→ **Data to process**:

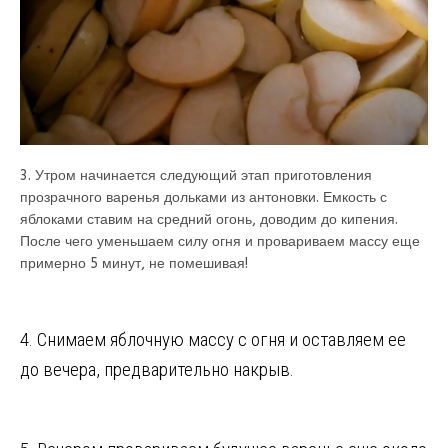
3. Утром начинается следующий этап приготовления
прозрачного варенья дольками из антоновки. Емкость с
яблоками ставим на средний огонь, доводим до кипения.
После чего уменьшаем силу огня и провариваем массу еще
примерно 5 минут, не помешивая!
4. Снимаем яблочную массу с огня и оставляем ее
до вечера, предварительно накрыв.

→ **Exercise brief**: Report how many lines above hold the string "массу", giving nothing but the number.

→ **Exercise solution**: 2